(Transcribed page contents)
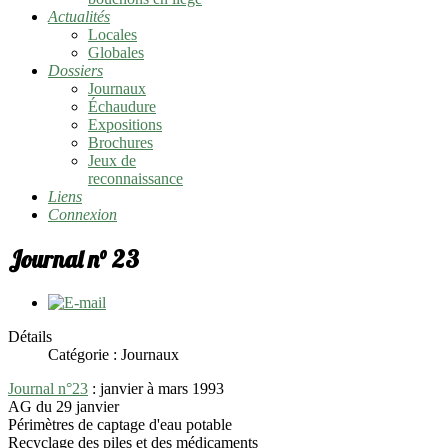
Actualités
Locales
Globales
Dossiers
Journaux
Échaudure
Expositions
Brochures
Jeux de
reconnaissance
Liens
Connexion
Journal n° 23
Détails
Catégorie : Journaux
Journal n°23
: janvier à mars 1993
AG du 29 janvier
Périmètres de captage d'eau potable
Recyclage des piles et des médicaments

*Brief*. Reproduce all of the records above exactly, but exclude the pictures.

*Result*.
Actualités
Locales
Globales
Dossiers
Journaux
Échaudure
Expositions
Brochures
Jeux de
reconnaissance
Liens
Connexion
Journal n° 23
Détails
Catégorie : Journaux
Journal n°23
: janvier à mars 1993
AG du 29 janvier
Périmètres de captage d'eau potable
Recyclage des piles et des médicaments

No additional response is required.